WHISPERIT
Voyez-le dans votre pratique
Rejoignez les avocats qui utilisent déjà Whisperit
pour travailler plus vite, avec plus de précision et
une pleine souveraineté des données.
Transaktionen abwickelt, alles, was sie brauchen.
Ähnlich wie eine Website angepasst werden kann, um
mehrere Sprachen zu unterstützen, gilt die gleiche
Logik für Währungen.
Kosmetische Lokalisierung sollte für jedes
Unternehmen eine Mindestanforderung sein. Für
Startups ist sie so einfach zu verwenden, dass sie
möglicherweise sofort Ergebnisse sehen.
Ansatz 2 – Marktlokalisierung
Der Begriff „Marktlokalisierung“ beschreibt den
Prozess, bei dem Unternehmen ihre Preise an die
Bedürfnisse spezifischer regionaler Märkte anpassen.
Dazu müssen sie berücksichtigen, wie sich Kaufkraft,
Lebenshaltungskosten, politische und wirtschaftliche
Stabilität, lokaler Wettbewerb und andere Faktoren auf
┄┄┄┄┄┄┄┄┄┄
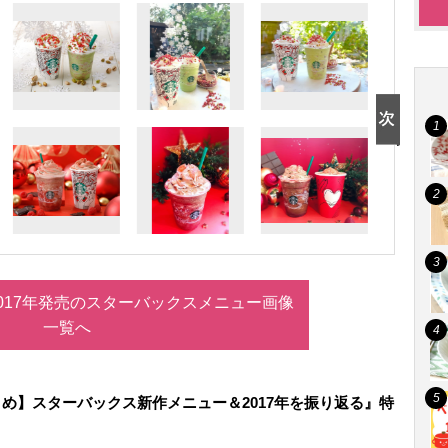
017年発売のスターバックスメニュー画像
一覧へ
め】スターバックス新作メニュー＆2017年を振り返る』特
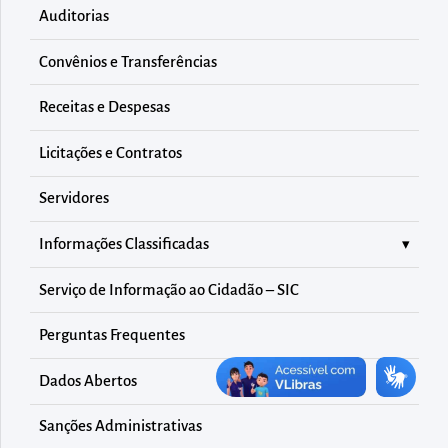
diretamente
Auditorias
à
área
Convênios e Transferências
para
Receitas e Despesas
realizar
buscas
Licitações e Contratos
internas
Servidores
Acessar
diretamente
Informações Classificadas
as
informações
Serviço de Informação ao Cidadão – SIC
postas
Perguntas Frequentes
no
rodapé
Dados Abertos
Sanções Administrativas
┄┄┄┄┄┄┄┄┄┄
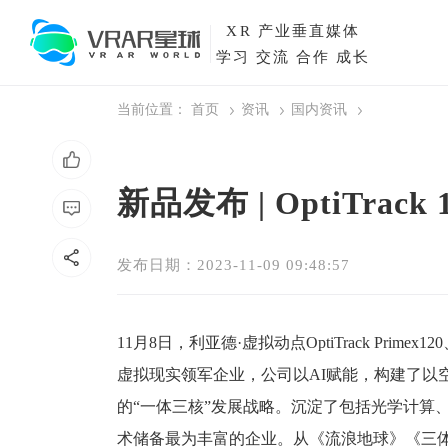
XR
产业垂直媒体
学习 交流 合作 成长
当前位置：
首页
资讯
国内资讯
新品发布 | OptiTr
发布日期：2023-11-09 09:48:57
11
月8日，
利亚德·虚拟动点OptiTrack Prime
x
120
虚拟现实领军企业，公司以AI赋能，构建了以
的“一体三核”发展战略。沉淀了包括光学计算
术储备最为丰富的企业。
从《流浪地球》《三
┄┄┄┄┄┄┄┄┄┄
EXERCISE - Search the records for the word "Marktlokalisierung" and copy every line where it occurs.

SOLUTION TO THE EXERCISE -
Ansatz 2 – Marktlokalisierung
Der Begriff „Marktlokalisierung“ beschreibt den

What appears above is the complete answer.